Segment Open

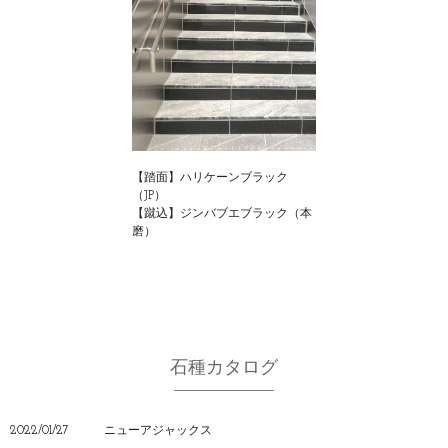
【踏面】ハリケーンブラック
（JP）
【蹴込】ジンバブエブラック（本
磨）
石種カタログ
2022/01/27
ニューアジャックス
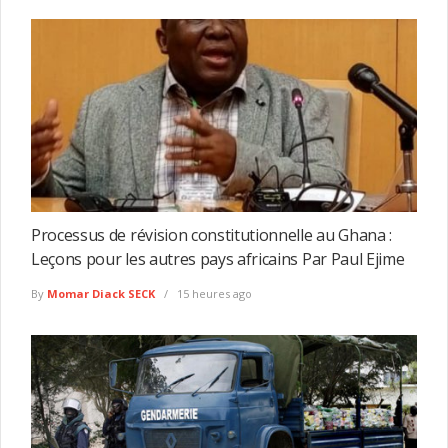
Processus de révision constitutionnelle au Ghana :
Leçons pour les autres pays africains Par Paul Ejime
By
Momar Diack SECK
15 heures ago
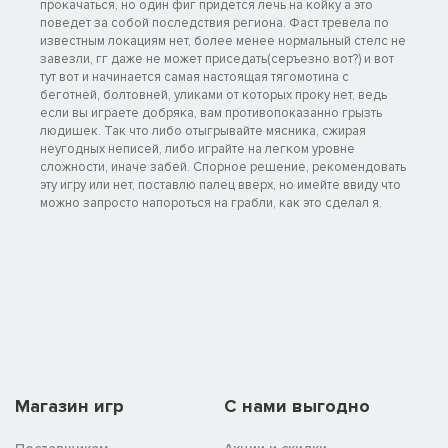
прокачаться, но один фиг придется лечь на койку а это
поведет за собой последствия региона. Фаст тревела по
известным локациям нет, более менее нормальный стелс не
завезли, гг даже не может приседать(серъезно вот?) и вот
тут вот и начинается самая настоящая тягомотина с
беготней, болтовней, уликами от которых проку нет, ведь
если вы играете добряка, вам противопоказанно грызть
людишек. Так что либо отыгрывайте мясника, сжирая
неугодных неписей, либо играйте на легком уровне
сложности, иначе забей. Спорное решение, рекомендовать
эту игру или нет, поставлю палец вверх, но имейте ввиду что
можно запросто напороться на грабли, как это сделал я.
Магазин игр
C нами выгодно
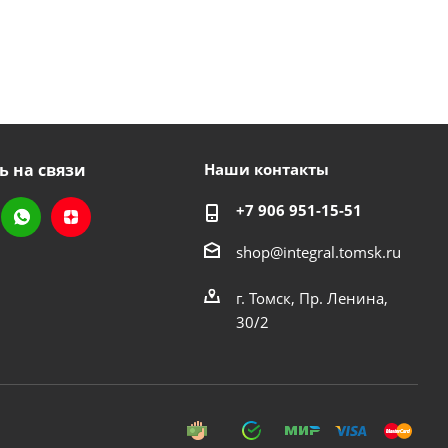
ь на связи
Наши контакты
+7 906 951-15-51
shop@integral.tomsk.ru
г. Томск, Пр. Ленина,
30/2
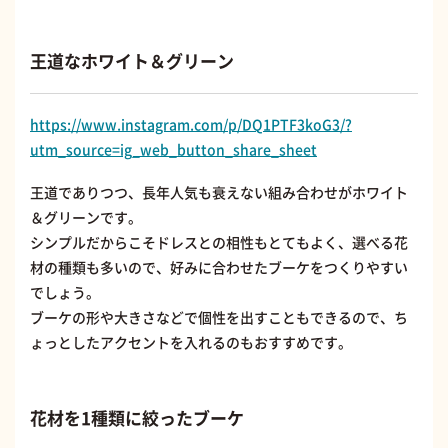
王道なホワイト＆グリーン
https://www.instagram.com/p/DQ1PTF3koG3/?
utm_source=ig_web_button_share_sheet
王道でありつつ、長年人気も衰えない組み合わせがホワイト
＆グリーンです。
シンプルだからこそドレスとの相性もとてもよく、選べる花
材の種類も多いので、好みに合わせたブーケをつくりやすい
でしょう。
ブーケの形や大きさなどで個性を出すこともできるので、ち
ょっとしたアクセントを入れるのもおすすめです。
花材を1種類に絞ったブーケ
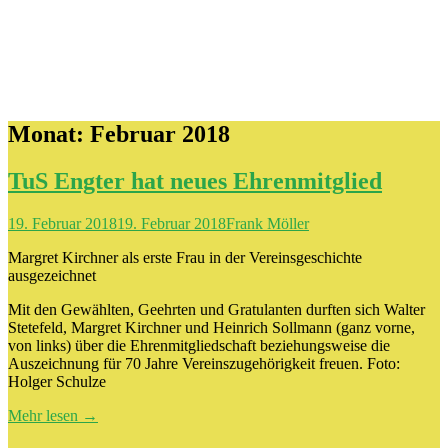
Monat:
Februar 2018
TuS Engter hat neues Ehrenmitglied
19. Februar 2018
19. Februar 2018
Frank Möller
Margret Kirchner als erste Frau in der Vereinsgeschichte
ausgezeichnet
Mit den Gewählten, Geehrten und Gratulanten durften sich Walter
Stetefeld, Margret Kirchner und Heinrich Sollmann (ganz vorne,
von links) über die Ehrenmitgliedschaft beziehungsweise die
Auszeichnung für 70 Jahre Vereinszugehörigkeit freuen. Foto:
Holger Schulze
Mehr lesen
→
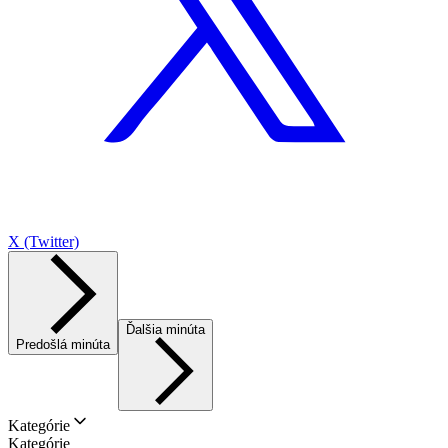
X (Twitter)
Ďalšia minúta
Predošlá minúta
Kategórie
Kategórie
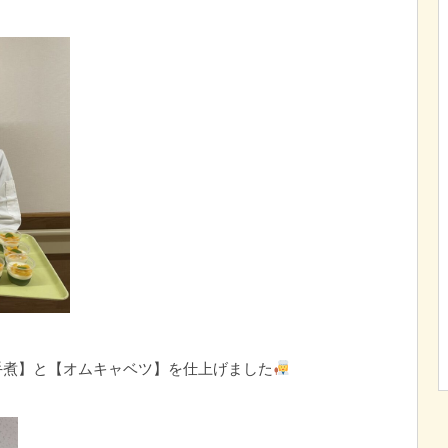
手煮】と【オムキャベツ】を仕上げました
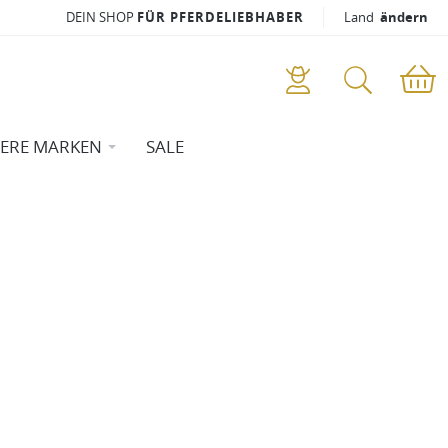
DEIN SHOP
FÜR PFERDELIEBHABER
Land
ändern
ERE MARKEN
SALE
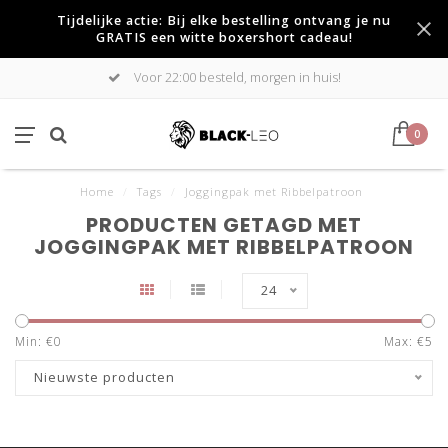
Tijdelijke actie: Bij elke bestelling ontvang je nu
GRATIS een witte boxershort cadeau!
Voor 22:00 besteld, morgen in huis!
0
Home
/
Tags
/
Joggingpak met Ribbelpatroon
PRODUCTEN GETAGD MET
JOGGINGPAK MET RIBBELPATROON
24
Min: €
0
Max: €
5
Nieuwste producten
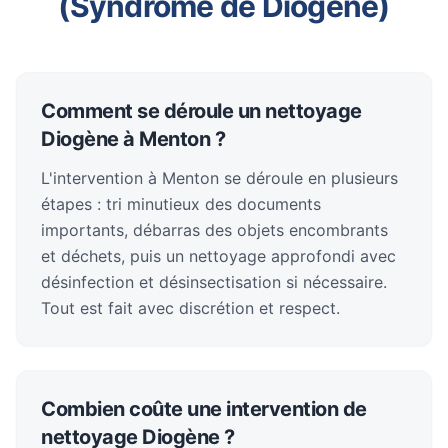
(Syndrome de Diogène)
Comment se déroule un nettoyage
Diogène à Menton ?
L'intervention à Menton se déroule en plusieurs
étapes : tri minutieux des documents
importants, débarras des objets encombrants
et déchets, puis un nettoyage approfondi avec
désinfection et désinsectisation si nécessaire.
Tout est fait avec discrétion et respect.
Combien coûte une intervention de
nettoyage Diogène ?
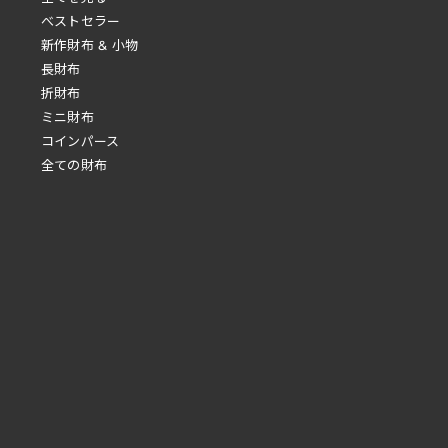
べストセラー
新作財布 & 小物
長財布
折財布
ミニ財布
コインパース
全ての財布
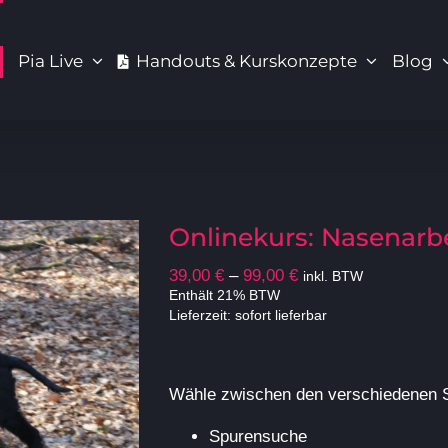
Pia Live
Handouts & Kurskonzepte
Blog
Onlinekurs: Nasenarb
Preisspanne:
39,00
€
–
99,00
€
inkl. BTW
39,00 €
Enthält 21% BTW
Lieferzeit: sofort lieferbar
bis
99,00 €
Wähle zwischen den verschiedenen 
Spurensuche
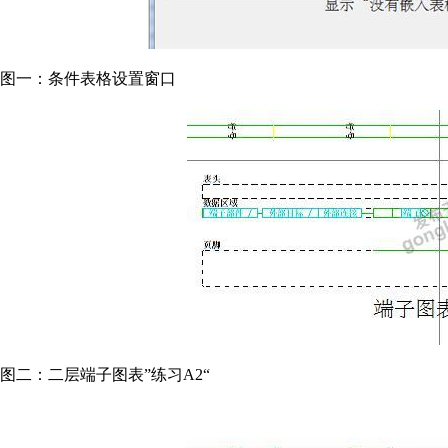
图一：条件表格设置窗口
图二：二层端子图表”练习A2“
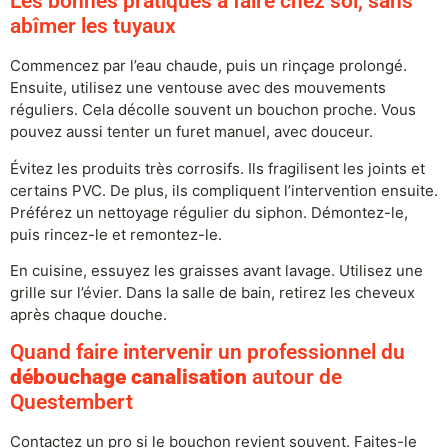
Les bonnes pratiques à faire chez soi, sans
abîmer les tuyaux
Commencez par l’eau chaude, puis un rinçage prolongé.
Ensuite, utilisez une ventouse avec des mouvements
réguliers. Cela décolle souvent un bouchon proche. Vous
pouvez aussi tenter un furet manuel, avec douceur.
Évitez les produits très corrosifs. Ils fragilisent les joints et
certains PVC. De plus, ils compliquent l’intervention ensuite.
Préférez un nettoyage régulier du siphon. Démontez-le,
puis rincez-le et remontez-le.
En cuisine, essuyez les graisses avant lavage. Utilisez une
grille sur l’évier. Dans la salle de bain, retirez les cheveux
après chaque douche.
Quand faire intervenir un professionnel du
débouchage canalisation
autour de
Questembert
Contactez un pro si le bouchon revient souvent. Faites-le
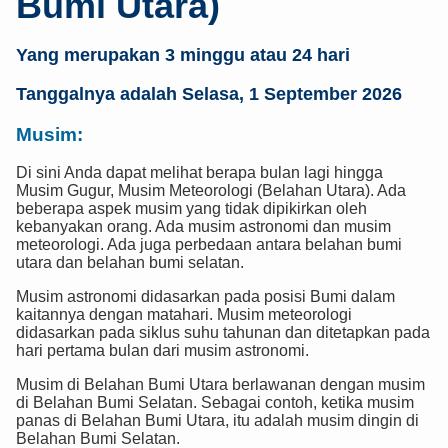
Bumi Utara)
Yang merupakan 3 minggu atau 24 hari
Tanggalnya adalah Selasa, 1 September 2026
Musim:
Di sini Anda dapat melihat berapa bulan lagi hingga
Musim Gugur, Musim Meteorologi (Belahan Utara). Ada
beberapa aspek musim yang tidak dipikirkan oleh
kebanyakan orang. Ada musim astronomi dan musim
meteorologi. Ada juga perbedaan antara belahan bumi
utara dan belahan bumi selatan.
Musim astronomi didasarkan pada posisi Bumi dalam
kaitannya dengan matahari. Musim meteorologi
didasarkan pada siklus suhu tahunan dan ditetapkan pada
hari pertama bulan dari musim astronomi.
Musim di Belahan Bumi Utara berlawanan dengan musim
di Belahan Bumi Selatan. Sebagai contoh, ketika musim
panas di Belahan Bumi Utara, itu adalah musim dingin di
Belahan Bumi Selatan.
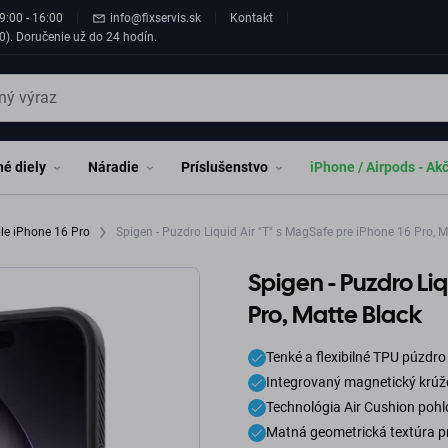
9:00 - 16:00
info@fixservis.sk
Kontakt
0). Doručenie už do 24 hodín.
é diely
Náradie
Príslušenstvo
iPhone / Airpods - Ak
le iPhone 16 Pro
Spigen - Puzdro Liquid Air "T" s MagSafe pre iPhone 16 Pro, M
Spigen - Puzdro Liq
Pro, Matte Black
Tenké a flexibilné TPU púzdro
Integrovaný magnetický krúž
Technológia Air Cushion pohl
Matná geometrická textúra pr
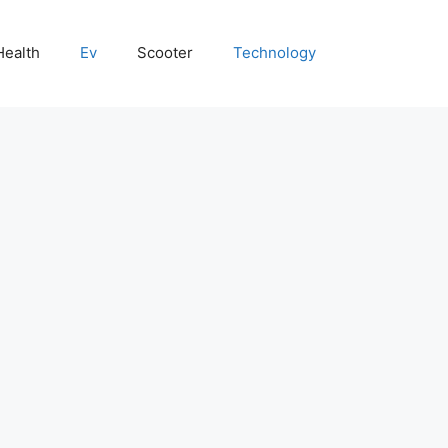
Health
Ev
Scooter
Technology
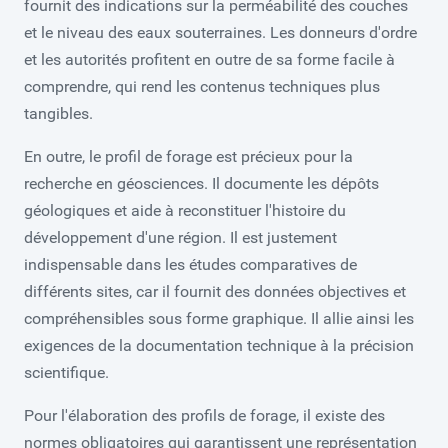
fournit des indications sur la perméabilité des couches
et le niveau des eaux souterraines. Les donneurs d'ordre
et les autorités profitent en outre de sa forme facile à
comprendre, qui rend les contenus techniques plus
tangibles.
En outre, le profil de forage est précieux pour la
recherche en géosciences. Il documente les dépôts
géologiques et aide à reconstituer l'histoire du
développement d'une région. Il est justement
indispensable dans les études comparatives de
différents sites, car il fournit des données objectives et
compréhensibles sous forme graphique. Il allie ainsi les
exigences de la documentation technique à la précision
scientifique.
Pour l'élaboration des profils de forage, il existe des
normes obligatoires qui garantissent une représentation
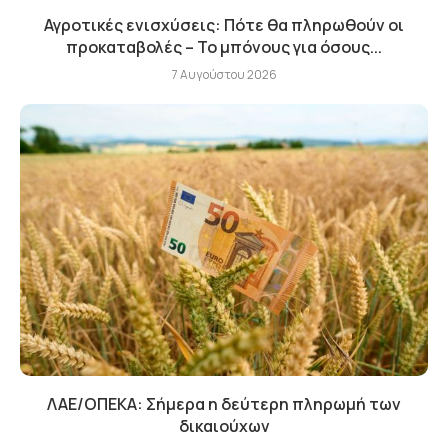
Αγροτικές ενισχύσεις: Πότε θα πληρωθούν οι
προκαταβολές – Το μπόνους για όσους...
7 Αυγούστου 2026
ΛΑΕ/ΟΠΕΚΑ: Σήμερα η δεύτερη πληρωμή των
δικαιούχων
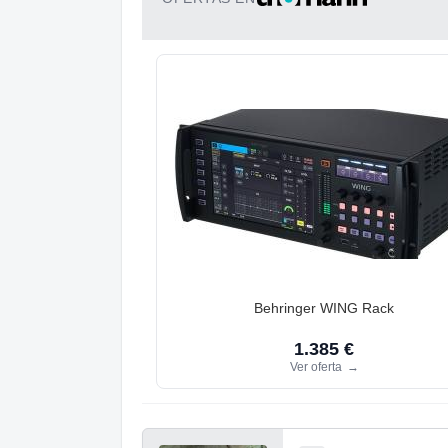
Behringer WING Rack
1.385 €
Ver oferta
→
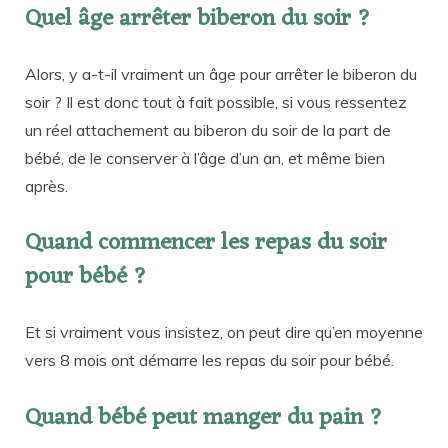
Quel âge arrêter biberon du soir ?
Alors, y a-t-il vraiment un âge pour arrêter le biberon du
soir ? Il est donc tout à fait possible, si vous ressentez
un réel attachement au biberon du soir de la part de
bébé, de le conserver à l’âge d’un an, et même bien
après.
Quand commencer les repas du soir
pour bébé ?
Et si vraiment vous insistez, on peut dire qu’en moyenne
vers 8 mois ont démarre les repas du soir pour bébé.
Quand bébé peut manger du pain ?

Segment Closed

Work to complete — The whole listing, minus its images, should be repeated exactly.

Task solution —
【踏面】ハリケーンブラック
（JP）
【蹴込】ジンバブエブラック（本
磨）
石種カタログ
2022/01/27
ニューアジャックス
Processus de révision constitutionnelle au Ghana :
Leçons pour les autres pays africains Par Paul Ejime
By
Momar Diack SECK
15 heures ago
прокачаться, но один фиг придется лечь на койку а это
поведет за собой последствия региона. Фаст тревела по
известным локациям нет, более менее нормальный стелс не
завезли, гг даже не может приседать(серъезно вот?) и вот
тут вот и начинается самая настоящая тягомотина с
беготней, болтовней, уликами от которых проку нет, ведь
если вы играете добряка, вам противопоказанно грызть
людишек. Так что либо отыгрывайте мясника, сжирая
неугодных неписей, либо играйте на легком уровне
сложности, иначе забей. Спорное решение, рекомендовать
эту игру или нет, поставлю палец вверх, но имейте ввиду что
можно запросто напороться на грабли, как это сделал я.
Магазин игр
C нами выгодно
ь на связи
Наши контакты
+7 906 951-15-51
shop@integral.tomsk.ru
г. Томск, Пр. Ленина,
30/2
王道なホワイト＆グリーン
https://www.instagram.com/p/DQ1PTF3koG3/?
utm_source=ig_web_button_share_sheet
王道でありつつ、長年人気も衰えない組み合わせがホワイト
＆グリーンです。
シンプルだからこそドレスとの相性もとてもよく、選べる花
材の種類も多いので、好みに合わせたブーケをつくりやすい
でしょう。
ブーケの形や大きさなどで個性を出すこともできるので、ち
ょっとしたアクセントを入れるのもおすすめです。
花材を1種類に絞ったブーケ
Monat:
Februar 2018
TuS Engter hat neues Ehrenmitglied
19. Februar 2018
19. Februar 2018
Frank Möller
Margret Kirchner als erste Frau in der Vereinsgeschichte
ausgezeichnet
Mit den Gewählten, Geehrten und Gratulanten durften sich Walter
Stetefeld, Margret Kirchner und Heinrich Sollmann (ganz vorne,
von links) über die Ehrenmitgliedschaft beziehungsweise die
Auszeichnung für 70 Jahre Vereinszugehörigkeit freuen. Foto:
Holger Schulze
Mehr lesen
→
X (Twitter)
Ďalšia minúta
Predošlá minúta
Kategórie
Kategórie
手煮】と【オムキャベツ】を仕上げました
DEIN SHOP
FÜR PFERDELIEBHABER
Land
ändern
ERE MARKEN
SALE
Tijdelijke actie: Bij elke bestelling ontvang je nu
GRATIS een witte boxershort cadeau!
Voor 22:00 besteld, morgen in huis!
0
Home
/
Tags
/
Joggingpak met Ribbelpatroon
PRODUCTEN GETAGD MET
JOGGINGPAK MET RIBBELPATROON
24
Min: €
0
Max: €
5
Nieuwste producten
(Syndrome de Diogène)
Comment se déroule un nettoyage
Diogène à Menton ?
L'intervention à Menton se déroule en plusieurs
étapes : tri minutieux des documents
importants, débarras des objets encombrants
et déchets, puis un nettoyage approfondi avec
désinfection et désinsectisation si nécessaire.
Tout est fait avec discrétion et respect.
Combien coûte une intervention de
nettoyage Diogène ?
べストセラー
新作財布 & 小物
長財布
折財布
ミニ財布
コインパース
全ての財布
Pia Live
Handouts & Kurskonzepte
Blog
Onlinekurs: Nasenarb
Preisspanne:
39,00
€
–
99,00
€
inkl. BTW
39,00 €
Enthält 21% BTW
Lieferzeit: sofort lieferbar
bis
99,00 €
Wähle zwischen den verschiedenen 
Spurensuche
图一：条件表格设置窗口
图二：二层端子图表”练习A2“
Les bonnes pratiques à faire chez soi, sans
abîmer les tuyaux
Commencez par l’eau chaude, puis un rinçage prolongé.
Ensuite, utilisez une ventouse avec des mouvements
réguliers. Cela décolle souvent un bouchon proche. Vous
pouvez aussi tenter un furet manuel, avec douceur.
Évitez les produits très corrosifs. Ils fragilisent les joints et
certains PVC. De plus, ils compliquent l’intervention ensuite.
Préférez un nettoyage régulier du siphon. Démontez-le,
puis rincez-le et remontez-le.
En cuisine, essuyez les graisses avant lavage. Utilisez une
grille sur l’évier. Dans la salle de bain, retirez les cheveux
après chaque douche.
Quand faire intervenir un professionnel du
débouchage canalisation
autour de
Questembert
Contactez un pro si le bouchon revient souvent. Faites-le
Bumi Utara)
Yang merupakan 3 minggu atau 24 hari
Tanggalnya adalah Selasa, 1 September 2026
Musim:
Di sini Anda dapat melihat berapa bulan lagi hingga
Musim Gugur, Musim Meteorologi (Belahan Utara). Ada
beberapa aspek musim yang tidak dipikirkan oleh
kebanyakan orang. Ada musim astronomi dan musim
meteorologi. Ada juga perbedaan antara belahan bumi
utara dan belahan bumi selatan.
Musim astronomi didasarkan pada posisi Bumi dalam
kaitannya dengan matahari. Musim meteorologi
didasarkan pada siklus suhu tahunan dan ditetapkan pada
hari pertama bulan dari musim astronomi.
Musim di Belahan Bumi Utara berlawanan dengan musim
di Belahan Bumi Selatan. Sebagai contoh, ketika musim
panas di Belahan Bumi Utara, itu adalah musim dingin di
Belahan Bumi Selatan.
9:00 - 16:00
info@fixservis.sk
Kontakt
0). Doručenie už do 24 hodín.
é diely
Náradie
Príslušenstvo
iPhone / Airpods - Ak
le iPhone 16 Pro
Spigen - Puzdro Liquid Air "T" s MagSafe pre iPhone 16 Pro, M
Spigen - Puzdro Liq
Pro, Matte Black
Tenké a flexibilné TPU púzdro
Integrovaný magnetický krúž
Technológia Air Cushion pohl
Matná geometrická textúra pr
Health
Ev
Scooter
Technology
fournit des indications sur la perméabilité des couches
et le niveau des eaux souterraines. Les donneurs d'ordre
et les autorités profitent en outre de sa forme facile à
comprendre, qui rend les contenus techniques plus
tangibles.
En outre, le profil de forage est précieux pour la
recherche en géosciences. Il documente les dépôts
géologiques et aide à reconstituer l'histoire du
développement d'une région. Il est justement
indispensable dans les études comparatives de
différents sites, car il fournit des données objectives et
compréhensibles sous forme graphique. Il allie ainsi les
exigences de la documentation technique à la précision
scientifique.
Pour l'élaboration des profils de forage, il existe des
normes obligatoires qui garantissent une représentation
Αγροτικές ενισχύσεις: Πότε θα πληρωθούν οι
προκαταβολές – Το μπόνους για όσους...
7 Αυγούστου 2026
ΛΑΕ/ΟΠΕΚΑ: Σήμερα η δεύτερη πληρωμή των
δικαιούχων
Behringer WING Rack
1.385 €
Ver oferta
→
Quel âge arrêter biberon du soir ?
Alors, y a-t-il vraiment un âge pour arrêter le biberon du
soir ? Il est donc tout à fait possible, si vous ressentez
un réel attachement au biberon du soir de la part de
bébé, de le conserver à l’âge d’un an, et même bien
après.
Quand commencer les repas du soir
pour bébé ?
Et si vraiment vous insistez, on peut dire qu’en moyenne
vers 8 mois ont démarre les repas du soir pour bébé.
Quand bébé peut manger du pain ?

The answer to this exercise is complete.